Start of PROVIDED ENTRIES

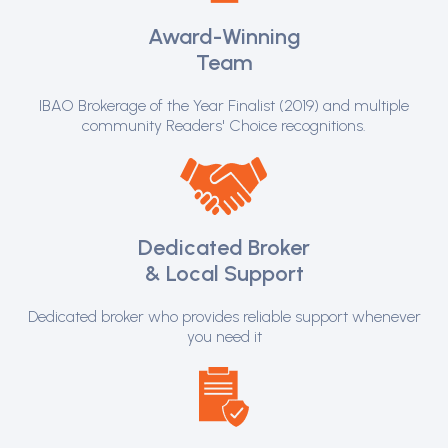
Award-Winning
Team
IBAO Brokerage of the Year Finalist (2019) and multiple
community Readers' Choice recognitions.
Dedicated Broker
& Local Support
Dedicated broker who provides reliable support whenever
you need it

End of PROVIDED ENTRIES

BRIEF | Find each line in the records that includes the word "Dedicated". Report the total and nothing more.

YOUR SOLUTION | 2